§ What you need to do: Exact copy, no pictures: restate each entry below word for word.
--- --- ---
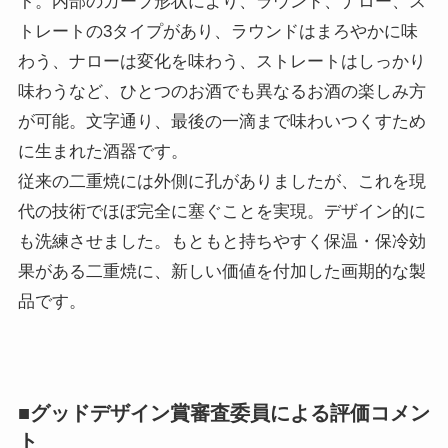
ト。内部のカーブ形状により、ラウンド、ナロー、ス
トレートの3タイプがあり、ラウンドはまろやかに味
わう、ナローは変化を味わう、ストレートはしっかり
味わうなど、ひとつのお酒でも異なるお酒の楽しみ方
が可能。文字通り、最後の一滴まで味わいつくすため
に生まれた酒器です。
従来の二重焼には外側に孔がありましたが、これを現
代の技術でほぼ完全に塞ぐことを実現。デザイン的に
も洗練させました。もともと持ちやすく保温・保冷効
果がある二重焼に、新しい価値を付加した画期的な製
品です。
■グッドデザイン賞審査委員による評価コメン
ト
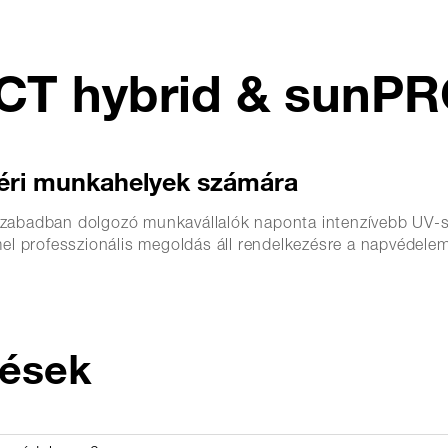
T hybrid & sunP
téri munkahelyek számára
zabadban dolgozó munkavállalók naponta intenzívebb UV-
ofesszionális megoldás áll rendelkezésre a napvédelem bi
dések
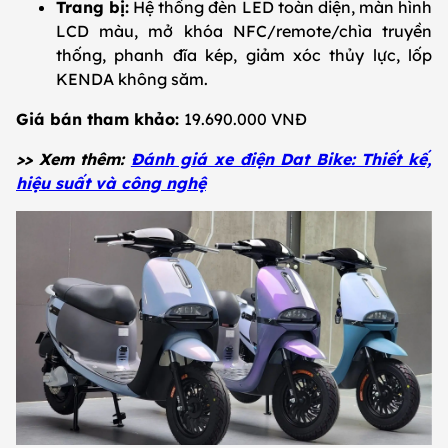
Trang bị:
Hệ thống đèn LED toàn diện, màn hình
LCD màu, mở khóa NFC/remote/chìa truyền
thống, phanh đĩa kép, giảm xóc thủy lực, lốp
KENDA không săm.
Giá bán tham khảo:
19.690.000 VNĐ
>> Xem thêm:
Đánh giá xe điện Dat Bike: Thiết kế,
hiệu suất và công nghệ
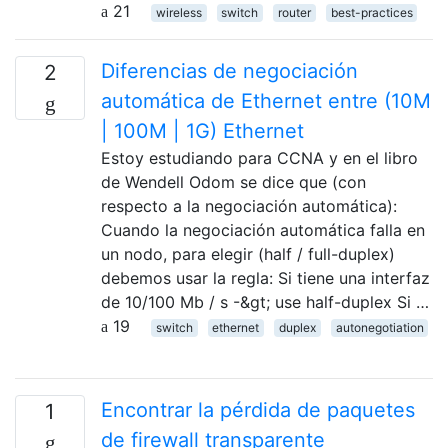
21
wireless
switch
router
best-practices
Diferencias de negociación
2
automática de Ethernet entre (10M
| 100M | 1G) Ethernet
Estoy estudiando para CCNA y en el libro
de Wendell Odom se dice que (con
respecto a la negociación automática):
Cuando la negociación automática falla en
un nodo, para elegir (half / full-duplex)
debemos usar la regla: Si tiene una interfaz
de 10/100 Mb / s -&gt; use half-duplex Si …
19
switch
ethernet
duplex
autonegotiation
Encontrar la pérdida de paquetes
1
de firewall transparente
--- --- ---
§ Answer space:
ト。内部のカーブ形状により、ラウンド、ナロー、ス
トレートの3タイプがあり、ラウンドはまろやかに味
わう、ナローは変化を味わう、ストレートはしっかり
味わうなど、ひとつのお酒でも異なるお酒の楽しみ方
が可能。文字通り、最後の一滴まで味わいつくすため
に生まれた酒器です。
従来の二重焼には外側に孔がありましたが、これを現
代の技術でほぼ完全に塞ぐことを実現。デザイン的に
も洗練させました。もともと持ちやすく保温・保冷効
果がある二重焼に、新しい価値を付加した画期的な製
品です。
■グッドデザイン賞審査委員による評価コメン
ト
T hybrid & sunP
téri munkahelyek számára
zabadban dolgozó munkavállalók naponta intenzívebb UV-
ofesszionális megoldás áll rendelkezésre a napvédelem bi
dések
Trang bị:
Hệ thống đèn LED toàn diện, màn hình
LCD màu, mở khóa NFC/remote/chìa truyền
thống, phanh đĩa kép, giảm xóc thủy lực, lốp
KENDA không săm.
Giá bán tham khảo:
19.690.000 VNĐ
>> Xem thêm:
Đánh giá xe điện Dat Bike: Thiết kế,
hiệu suất và công nghệ
21
wireless
switch
router
best-practices
Diferencias de negociación
2
automática de Ethernet entre (10M
| 100M | 1G) Ethernet
Estoy estudiando para CCNA y en el libro
de Wendell Odom se dice que (con
respecto a la negociación automática):
Cuando la negociación automática falla en
un nodo, para elegir (half / full-duplex)
debemos usar la regla: Si tiene una interfaz
de 10/100 Mb / s -&gt; use half-duplex Si …
19
switch
ethernet
duplex
autonegotiation
Encontrar la pérdida de paquetes
1
de firewall transparente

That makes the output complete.